彦根の歴史ブログ(『どんつき瓦版』記者ブログ)

2007年彦根城は築城400年祭を開催し無事に終了しました。
これを機に滋賀県や彦根市周辺を再発見します。

彦根城総構え400年(10)

2022年09月25日 | ふることふみ(DADAjournal)
江戸時代中期以降、一番先進的であったのは医者ではないだろか? 徳川吉宗が医学書に限って洋書が日本に入ることを認めたために蘭学と呼ばれる分野が日本中に広がるようになった。この影響で西洋の医学書を読もうとする意欲も高まり、杉田玄白(小浜藩医)や前野良沢(中津藩医)らによって『解体新書』が刊行されるなど、医者が蘭学者であることは歴史の必然であり、幕末の日本を動かした人物にも医者は多く存在したのだ。彦根藩でも藩論が勤王へと変わる大きなきっかけを作った下級藩士による至誠組の存在が欠かせないが、至誠組を率いた谷鉄臣の生家・渋谷家も町医者であったことを私は重視している。

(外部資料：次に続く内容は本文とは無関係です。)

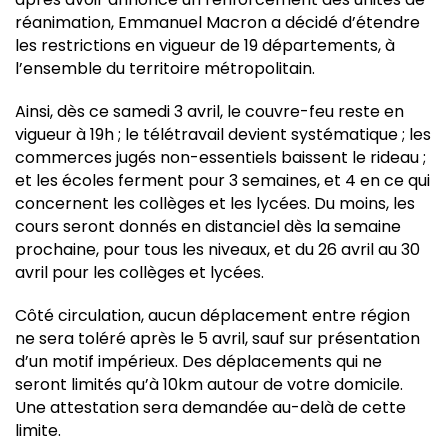
réanimation, Emmanuel Macron a décidé d’étendre
les restrictions en vigueur de 19 départements, à
l’ensemble du territoire métropolitain.
Ainsi, dès ce samedi 3 avril, le couvre-feu reste en
vigueur à 19h ; le télétravail devient systématique ; les
commerces jugés non-essentiels baissent le rideau ;
et les écoles ferment pour 3 semaines, et 4 en ce qui
concernent les collèges et les lycées. Du moins, les
cours seront donnés en distanciel dès la semaine
prochaine, pour tous les niveaux, et du 26 avril au 30
avril pour les collèges et lycées.
Côté circulation, aucun déplacement entre région
ne sera toléré après le 5 avril, sauf sur présentation
d’un motif impérieux. Des déplacements qui ne
seront limités qu’à 10km autour de votre domicile.
Une attestation sera demandée au-delà de cette
limite.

 ただし医者がすべて蘭学者であったわけではなく漢方など日本古来の医療に精通している者も多くいる。彦根藩でも諸説あるもののだいたい30家近くが藩医として召し抱えられていたとされていて彦根藩では医療技術の高い人物を登用すると共に藩校稽古館(弘道館)に医学寮を設置して藩医養成にも力を入れていたとされている。

 彦根藩医として召し抱えられた人物として特に名が知られているのは、河村文庫を残した河村純碩と養子・純達である。純碩は近江国内で複数の医者に学び町医者として開業。評判が良かったようで彦根藩内で藩主一族など要人が病に倒れ藩医のみでは判断が決まらないときなどに藩からの要請で診断に加わっていた。弘化元年(1844)彦根藩に二人扶持で召し抱えられることとなり翌年には「御医師並」となり苗字帯刀を許されたことを皮切りに次々と出世、「一代切奥御医師」(純達が正式に奥御医師に就く)となり五十石の知行地を得ている。町医者でも彦根藩士として重要な役職に就き知行を得ることができるという一例を示しているのだ。なお純碩は井伊直亮(十二代藩主)の死病を診て記録を残していて彦根藩主の最後を知る重要な記録となっている。また純達の代には弘道館医学会頭御用懸となり河村家は藩医育成にも影響を示したことが伺える。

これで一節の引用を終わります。